_Exercise brief_
Up to and including the line that contains "des exportations chinoises", repeat the entries below exactly from the first line on. Do not carry over any pictures.

*** Opening Supplied data ***

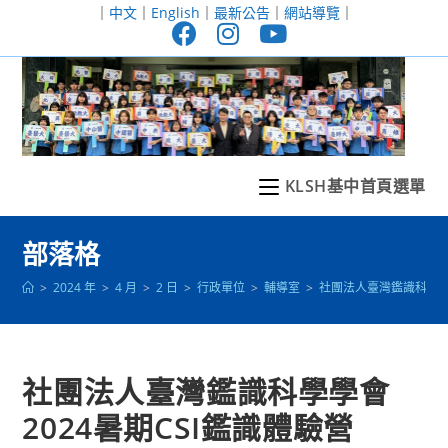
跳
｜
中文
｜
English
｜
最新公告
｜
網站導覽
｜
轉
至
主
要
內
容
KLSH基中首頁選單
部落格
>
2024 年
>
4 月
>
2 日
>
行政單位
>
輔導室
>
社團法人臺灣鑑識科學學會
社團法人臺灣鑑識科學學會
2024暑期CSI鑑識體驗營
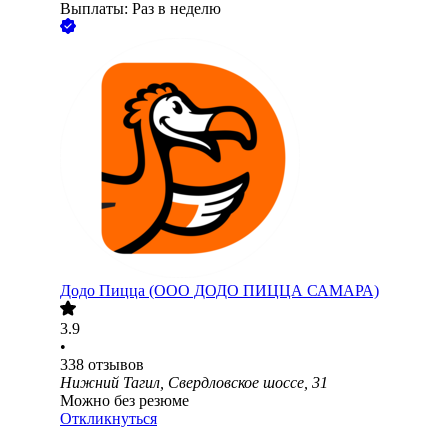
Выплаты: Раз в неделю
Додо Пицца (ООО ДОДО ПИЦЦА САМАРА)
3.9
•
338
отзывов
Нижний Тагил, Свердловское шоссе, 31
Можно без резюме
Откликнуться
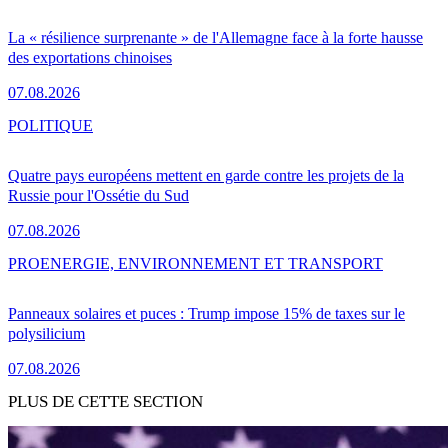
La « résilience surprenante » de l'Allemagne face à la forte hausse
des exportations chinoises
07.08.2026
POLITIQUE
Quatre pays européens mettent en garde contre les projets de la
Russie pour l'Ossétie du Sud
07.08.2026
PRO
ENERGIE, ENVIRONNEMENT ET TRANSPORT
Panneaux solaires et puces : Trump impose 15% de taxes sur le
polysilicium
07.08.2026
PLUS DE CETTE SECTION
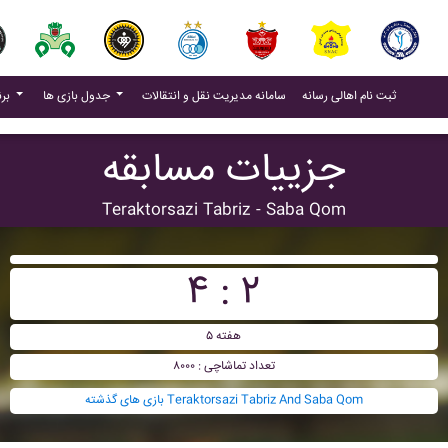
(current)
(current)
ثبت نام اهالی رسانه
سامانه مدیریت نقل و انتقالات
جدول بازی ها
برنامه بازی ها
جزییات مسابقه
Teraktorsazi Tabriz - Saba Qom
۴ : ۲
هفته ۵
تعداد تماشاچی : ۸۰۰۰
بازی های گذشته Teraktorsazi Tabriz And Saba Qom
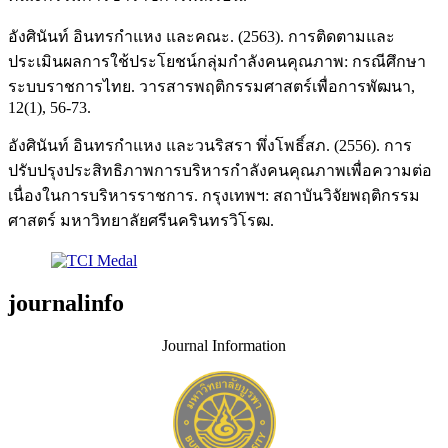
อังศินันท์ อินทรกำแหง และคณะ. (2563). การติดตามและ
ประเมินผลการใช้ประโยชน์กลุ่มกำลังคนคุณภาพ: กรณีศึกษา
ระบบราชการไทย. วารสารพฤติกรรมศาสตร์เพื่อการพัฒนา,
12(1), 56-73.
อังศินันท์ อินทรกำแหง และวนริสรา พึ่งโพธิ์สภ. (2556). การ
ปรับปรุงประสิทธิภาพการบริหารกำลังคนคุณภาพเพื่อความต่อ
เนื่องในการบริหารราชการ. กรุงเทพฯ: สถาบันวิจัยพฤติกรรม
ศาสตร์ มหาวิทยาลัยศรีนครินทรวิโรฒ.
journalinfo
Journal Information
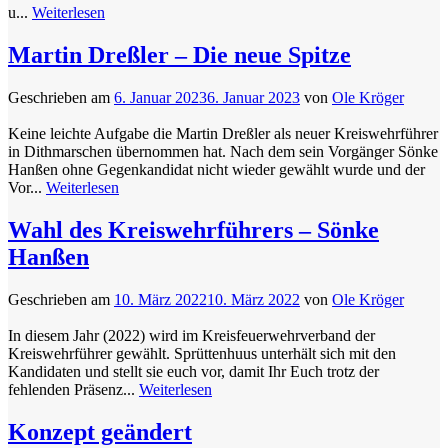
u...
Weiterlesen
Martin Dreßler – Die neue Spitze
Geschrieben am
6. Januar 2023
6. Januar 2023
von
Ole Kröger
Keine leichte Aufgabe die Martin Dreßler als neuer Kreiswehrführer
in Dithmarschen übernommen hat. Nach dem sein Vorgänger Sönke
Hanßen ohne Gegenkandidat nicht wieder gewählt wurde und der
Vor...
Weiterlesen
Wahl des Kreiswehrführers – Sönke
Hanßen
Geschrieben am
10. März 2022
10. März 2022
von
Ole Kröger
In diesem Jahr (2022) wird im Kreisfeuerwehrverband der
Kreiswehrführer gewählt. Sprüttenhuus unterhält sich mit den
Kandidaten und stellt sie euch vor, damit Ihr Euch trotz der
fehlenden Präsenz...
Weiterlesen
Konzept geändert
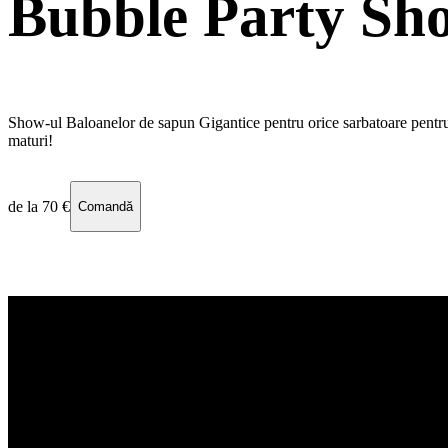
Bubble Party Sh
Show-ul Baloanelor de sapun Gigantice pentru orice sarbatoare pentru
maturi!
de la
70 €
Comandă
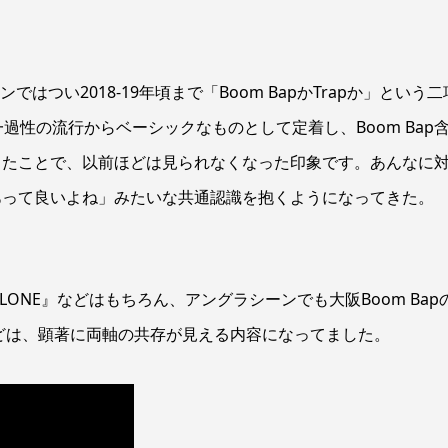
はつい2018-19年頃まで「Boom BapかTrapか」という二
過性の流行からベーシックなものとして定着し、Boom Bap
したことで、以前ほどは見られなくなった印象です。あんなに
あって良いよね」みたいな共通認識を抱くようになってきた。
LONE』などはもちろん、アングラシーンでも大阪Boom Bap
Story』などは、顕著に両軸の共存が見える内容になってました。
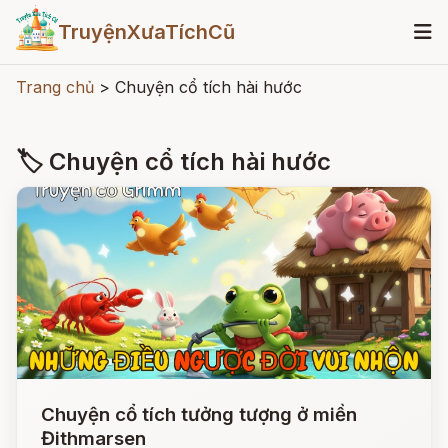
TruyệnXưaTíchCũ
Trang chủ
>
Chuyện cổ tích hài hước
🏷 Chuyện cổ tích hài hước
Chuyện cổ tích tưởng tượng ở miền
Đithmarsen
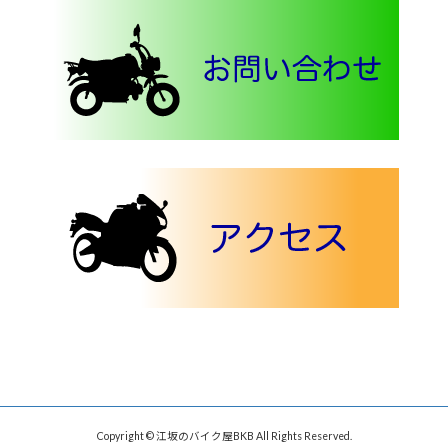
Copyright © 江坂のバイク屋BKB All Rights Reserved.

*** Closing Supplied data ***

_Solution for this problem_
跳
｜
中文
｜
English
｜
最新公告
｜
網站導覽
｜
轉
至
主
要
內
容
KLSH基中首頁選單
部落格
>
2024 年
>
4 月
>
2 日
>
行政單位
>
輔導室
>
社團法人臺灣鑑識科學學會
社團法人臺灣鑑識科學學會
2024暑期CSI鑑識體驗營
Выплаты: Раз в неделю
Додо Пицца (ООО ДОДО ПИЦЦА САМАРА)
3.9
•
338
отзывов
Нижний Тагил, Свердловское шоссе, 31
Можно без резюме
Откликнуться
La « résilience surprenante » de l'Allemagne face à la forte hausse
des exportations chinoises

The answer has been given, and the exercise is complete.